Health research can help us:

  • Learn more about health issues, risks, and illnesses
  • Test a vaccine, medication, or medical device to make sure it’s safe and effective
  • Find the best way to prevent or treat an illness
  • Learn what health care practices work best

The treatments and medicines that people rely on today come from health research.

Research studies we've conducted here at VA have contributed to health advances like:

  • The first successful liver transplant
  • The shingles vaccine
  • The nicotine patch to help people stop smoking
  • New treatments for Alzheimer’s, diabetes, and HIV/AIDS

More about how health research works

  • A research study participant is a person who volunteers to take part in a research study.

    For health research studies, this means that researchers will observe the participant to learn more about the specific question the study is trying to answer. Health research studies try to answer many different questions. For example, a study may try to answer a question about how different eating or exercising habits affect people’s health over time, or how different approaches to health care work compared to each other.

    Some studies try to answer the question of whether a new vaccine or treatment works and is safe for people of different ages, gender identities, races, and ethnicities. Research participants in these types of studies may receive the new vaccine or treatment, and researchers will monitor them closely to find out if it works as intended and if it has any side effects. Other participants may receive a placebo (a sterile liquid that doesn’t contain the real vaccine or treatment) so researchers can compare the groups of participants.

    In all health research studies, participants are volunteers who have the right to know all the details of the study and to leave the study at any time.

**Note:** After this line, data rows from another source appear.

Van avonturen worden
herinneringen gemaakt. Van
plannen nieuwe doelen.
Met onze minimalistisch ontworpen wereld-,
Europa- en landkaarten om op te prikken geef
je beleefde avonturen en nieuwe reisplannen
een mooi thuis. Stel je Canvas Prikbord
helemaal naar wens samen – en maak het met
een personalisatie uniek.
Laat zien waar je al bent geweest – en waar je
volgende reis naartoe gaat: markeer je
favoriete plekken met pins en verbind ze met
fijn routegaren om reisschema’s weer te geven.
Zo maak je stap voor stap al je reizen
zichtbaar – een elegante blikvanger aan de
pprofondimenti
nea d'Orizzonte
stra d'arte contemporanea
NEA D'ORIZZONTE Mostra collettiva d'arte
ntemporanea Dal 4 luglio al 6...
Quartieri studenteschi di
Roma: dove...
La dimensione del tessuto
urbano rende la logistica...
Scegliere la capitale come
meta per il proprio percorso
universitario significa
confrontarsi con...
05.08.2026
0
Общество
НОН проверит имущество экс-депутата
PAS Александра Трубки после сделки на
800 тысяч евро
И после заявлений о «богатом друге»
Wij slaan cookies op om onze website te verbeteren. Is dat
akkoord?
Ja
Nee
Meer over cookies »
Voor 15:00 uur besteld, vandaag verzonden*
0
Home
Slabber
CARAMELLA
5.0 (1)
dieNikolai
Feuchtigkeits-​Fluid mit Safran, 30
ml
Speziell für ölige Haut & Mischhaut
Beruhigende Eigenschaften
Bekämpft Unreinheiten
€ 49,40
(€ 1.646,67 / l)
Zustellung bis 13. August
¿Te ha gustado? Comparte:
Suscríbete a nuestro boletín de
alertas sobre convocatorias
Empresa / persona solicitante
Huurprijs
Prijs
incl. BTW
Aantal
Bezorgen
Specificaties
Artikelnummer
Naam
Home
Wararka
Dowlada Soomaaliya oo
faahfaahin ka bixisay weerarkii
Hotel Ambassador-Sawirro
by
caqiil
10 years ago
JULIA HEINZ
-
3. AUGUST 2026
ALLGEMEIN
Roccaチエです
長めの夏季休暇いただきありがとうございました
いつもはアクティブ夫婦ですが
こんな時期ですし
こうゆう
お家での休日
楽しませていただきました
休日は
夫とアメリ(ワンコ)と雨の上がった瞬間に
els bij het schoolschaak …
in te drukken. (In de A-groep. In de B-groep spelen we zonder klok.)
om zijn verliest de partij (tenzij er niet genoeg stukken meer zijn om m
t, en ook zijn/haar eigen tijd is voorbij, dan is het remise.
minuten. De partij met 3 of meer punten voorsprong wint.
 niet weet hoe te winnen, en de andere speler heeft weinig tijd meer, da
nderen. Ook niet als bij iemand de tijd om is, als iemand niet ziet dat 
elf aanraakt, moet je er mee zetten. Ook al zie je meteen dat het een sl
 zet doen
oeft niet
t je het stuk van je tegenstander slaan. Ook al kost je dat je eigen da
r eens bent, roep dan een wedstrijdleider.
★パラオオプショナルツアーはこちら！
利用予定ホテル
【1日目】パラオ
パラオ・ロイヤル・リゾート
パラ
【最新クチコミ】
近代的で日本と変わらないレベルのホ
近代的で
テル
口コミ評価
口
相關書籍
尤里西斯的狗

  • When research involves a group of people who are similar in age, gender, race, and ethnicity, the results for that group may not be true for everyone.

    Different people may:

    • Have different health needs or challenges
    • Need different dosages of a vaccine or treatment to get the intended result
    • Experience different side effects from a vaccine or treatment

    We’re working to find the best ways to prevent and treat COVID-19 in everyone. To do that, we must include people of all ages (over 18 years old), gender identities, races, and ethnicities in our research studies.

    We especially want to make sure that any vaccines or treatments work in the people most affected by COVID-19. Data shows this includes people over age 65, people with chronic (long-term) health conditions, and Black, Hispanic, and Indigenous people.